(Dataset excerpts)
>>>>>
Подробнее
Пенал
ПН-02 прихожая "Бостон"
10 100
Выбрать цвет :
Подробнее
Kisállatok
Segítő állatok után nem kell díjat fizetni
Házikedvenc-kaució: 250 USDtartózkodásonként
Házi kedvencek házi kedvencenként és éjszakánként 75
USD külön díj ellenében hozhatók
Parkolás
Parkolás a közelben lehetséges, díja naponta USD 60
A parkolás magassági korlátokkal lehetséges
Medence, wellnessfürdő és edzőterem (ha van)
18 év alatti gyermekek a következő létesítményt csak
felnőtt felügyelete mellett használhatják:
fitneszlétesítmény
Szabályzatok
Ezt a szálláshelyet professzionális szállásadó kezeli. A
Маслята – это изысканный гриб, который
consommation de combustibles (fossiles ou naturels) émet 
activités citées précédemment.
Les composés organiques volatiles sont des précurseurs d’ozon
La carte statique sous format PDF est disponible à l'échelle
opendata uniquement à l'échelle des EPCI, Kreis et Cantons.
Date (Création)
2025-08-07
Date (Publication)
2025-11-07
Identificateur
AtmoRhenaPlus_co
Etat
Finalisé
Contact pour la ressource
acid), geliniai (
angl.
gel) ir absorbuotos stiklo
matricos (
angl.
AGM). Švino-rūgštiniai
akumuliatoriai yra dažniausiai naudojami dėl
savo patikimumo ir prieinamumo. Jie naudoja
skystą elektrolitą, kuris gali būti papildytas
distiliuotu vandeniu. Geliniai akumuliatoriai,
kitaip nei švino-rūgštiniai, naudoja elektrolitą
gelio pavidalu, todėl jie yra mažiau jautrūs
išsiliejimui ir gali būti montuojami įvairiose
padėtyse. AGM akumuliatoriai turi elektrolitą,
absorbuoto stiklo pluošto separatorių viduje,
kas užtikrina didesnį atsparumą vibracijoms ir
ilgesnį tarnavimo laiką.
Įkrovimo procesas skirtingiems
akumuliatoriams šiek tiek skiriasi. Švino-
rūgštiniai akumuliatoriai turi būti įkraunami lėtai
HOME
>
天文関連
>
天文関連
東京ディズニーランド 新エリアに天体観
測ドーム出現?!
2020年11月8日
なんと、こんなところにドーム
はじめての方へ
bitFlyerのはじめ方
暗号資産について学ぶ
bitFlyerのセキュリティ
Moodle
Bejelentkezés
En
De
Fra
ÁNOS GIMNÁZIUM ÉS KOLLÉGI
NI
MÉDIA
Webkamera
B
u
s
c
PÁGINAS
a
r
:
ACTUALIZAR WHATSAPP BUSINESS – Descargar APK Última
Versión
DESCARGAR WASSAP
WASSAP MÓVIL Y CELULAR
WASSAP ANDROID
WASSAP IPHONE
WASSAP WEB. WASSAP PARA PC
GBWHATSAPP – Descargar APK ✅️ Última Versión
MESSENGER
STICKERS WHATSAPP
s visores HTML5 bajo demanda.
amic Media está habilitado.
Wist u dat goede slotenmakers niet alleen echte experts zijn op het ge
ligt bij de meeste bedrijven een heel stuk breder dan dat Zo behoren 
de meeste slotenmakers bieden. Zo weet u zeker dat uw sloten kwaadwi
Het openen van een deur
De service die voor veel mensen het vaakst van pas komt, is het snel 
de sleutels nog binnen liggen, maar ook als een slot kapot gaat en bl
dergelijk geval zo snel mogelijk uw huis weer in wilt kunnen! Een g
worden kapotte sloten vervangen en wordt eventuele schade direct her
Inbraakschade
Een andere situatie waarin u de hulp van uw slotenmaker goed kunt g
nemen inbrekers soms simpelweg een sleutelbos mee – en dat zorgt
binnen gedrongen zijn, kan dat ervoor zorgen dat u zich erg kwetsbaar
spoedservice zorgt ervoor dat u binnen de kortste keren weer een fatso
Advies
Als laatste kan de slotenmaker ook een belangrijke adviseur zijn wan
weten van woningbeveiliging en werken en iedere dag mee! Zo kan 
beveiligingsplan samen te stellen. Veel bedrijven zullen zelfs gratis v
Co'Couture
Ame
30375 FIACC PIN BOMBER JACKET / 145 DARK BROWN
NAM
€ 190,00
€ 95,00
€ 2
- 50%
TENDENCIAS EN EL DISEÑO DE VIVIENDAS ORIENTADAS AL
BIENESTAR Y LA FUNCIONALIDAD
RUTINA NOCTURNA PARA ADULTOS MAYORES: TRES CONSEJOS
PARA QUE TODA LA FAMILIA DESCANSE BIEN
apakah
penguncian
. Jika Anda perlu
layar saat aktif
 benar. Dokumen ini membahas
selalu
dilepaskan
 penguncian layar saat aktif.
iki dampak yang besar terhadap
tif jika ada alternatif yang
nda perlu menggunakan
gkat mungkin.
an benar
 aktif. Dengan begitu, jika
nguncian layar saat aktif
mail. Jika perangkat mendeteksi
<<<<<
Work item
The output should restate the data exactly, with no line missing.

Solution for this problem
Подробнее
Пенал
ПН-02 прихожая "Бостон"
10 100
Выбрать цвет :
Подробнее
Kisállatok
Segítő állatok után nem kell díjat fizetni
Házikedvenc-kaució: 250 USDtartózkodásonként
Házi kedvencek házi kedvencenként és éjszakánként 75
USD külön díj ellenében hozhatók
Parkolás
Parkolás a közelben lehetséges, díja naponta USD 60
A parkolás magassági korlátokkal lehetséges
Medence, wellnessfürdő és edzőterem (ha van)
18 év alatti gyermekek a következő létesítményt csak
felnőtt felügyelete mellett használhatják:
fitneszlétesítmény
Szabályzatok
Ezt a szálláshelyet professzionális szállásadó kezeli. A
Маслята – это изысканный гриб, который
consommation de combustibles (fossiles ou naturels) émet 
activités citées précédemment.
Les composés organiques volatiles sont des précurseurs d’ozon
La carte statique sous format PDF est disponible à l'échelle
opendata uniquement à l'échelle des EPCI, Kreis et Cantons.
Date (Création)
2025-08-07
Date (Publication)
2025-11-07
Identificateur
AtmoRhenaPlus_co
Etat
Finalisé
Contact pour la ressource
acid), geliniai (
angl.
gel) ir absorbuotos stiklo
matricos (
angl.
AGM). Švino-rūgštiniai
akumuliatoriai yra dažniausiai naudojami dėl
savo patikimumo ir prieinamumo. Jie naudoja
skystą elektrolitą, kuris gali būti papildytas
distiliuotu vandeniu. Geliniai akumuliatoriai,
kitaip nei švino-rūgštiniai, naudoja elektrolitą
gelio pavidalu, todėl jie yra mažiau jautrūs
išsiliejimui ir gali būti montuojami įvairiose
padėtyse. AGM akumuliatoriai turi elektrolitą,
absorbuoto stiklo pluošto separatorių viduje,
kas užtikrina didesnį atsparumą vibracijoms ir
ilgesnį tarnavimo laiką.
Įkrovimo procesas skirtingiems
akumuliatoriams šiek tiek skiriasi. Švino-
rūgštiniai akumuliatoriai turi būti įkraunami lėtai
HOME
>
天文関連
>
天文関連
東京ディズニーランド 新エリアに天体観
測ドーム出現?!
2020年11月8日
なんと、こんなところにドーム
はじめての方へ
bitFlyerのはじめ方
暗号資産について学ぶ
bitFlyerのセキュリティ
Moodle
Bejelentkezés
En
De
Fra
ÁNOS GIMNÁZIUM ÉS KOLLÉGI
NI
MÉDIA
Webkamera
B
u
s
c
PÁGINAS
a
r
:
ACTUALIZAR WHATSAPP BUSINESS – Descargar APK Última
Versión
DESCARGAR WASSAP
WASSAP MÓVIL Y CELULAR
WASSAP ANDROID
WASSAP IPHONE
WASSAP WEB. WASSAP PARA PC
GBWHATSAPP – Descargar APK ✅️ Última Versión
MESSENGER
STICKERS WHATSAPP
s visores HTML5 bajo demanda.
amic Media está habilitado.
Wist u dat goede slotenmakers niet alleen echte experts zijn op het ge
ligt bij de meeste bedrijven een heel stuk breder dan dat Zo behoren 
de meeste slotenmakers bieden. Zo weet u zeker dat uw sloten kwaadwi
Het openen van een deur
De service die voor veel mensen het vaakst van pas komt, is het snel 
de sleutels nog binnen liggen, maar ook als een slot kapot gaat en bl
dergelijk geval zo snel mogelijk uw huis weer in wilt kunnen! Een g
worden kapotte sloten vervangen en wordt eventuele schade direct her
Inbraakschade
Een andere situatie waarin u de hulp van uw slotenmaker goed kunt g
nemen inbrekers soms simpelweg een sleutelbos mee – en dat zorgt
binnen gedrongen zijn, kan dat ervoor zorgen dat u zich erg kwetsbaar
spoedservice zorgt ervoor dat u binnen de kortste keren weer een fatso
Advies
Als laatste kan de slotenmaker ook een belangrijke adviseur zijn wan
weten van woningbeveiliging en werken en iedere dag mee! Zo kan 
beveiligingsplan samen te stellen. Veel bedrijven zullen zelfs gratis v
Co'Couture
Ame
30375 FIACC PIN BOMBER JACKET / 145 DARK BROWN
NAM
€ 190,00
€ 95,00
€ 2
- 50%
TENDENCIAS EN EL DISEÑO DE VIVIENDAS ORIENTADAS AL
BIENESTAR Y LA FUNCIONALIDAD
RUTINA NOCTURNA PARA ADULTOS MAYORES: TRES CONSEJOS
PARA QUE TODA LA FAMILIA DESCANSE BIEN
apakah
penguncian
. Jika Anda perlu
layar saat aktif
 benar. Dokumen ini membahas
selalu
dilepaskan
 penguncian layar saat aktif.
iki dampak yang besar terhadap
tif jika ada alternatif yang
nda perlu menggunakan
gkat mungkin.
an benar
 aktif. Dengan begitu, jika
nguncian layar saat aktif
mail. Jika perangkat mendeteksi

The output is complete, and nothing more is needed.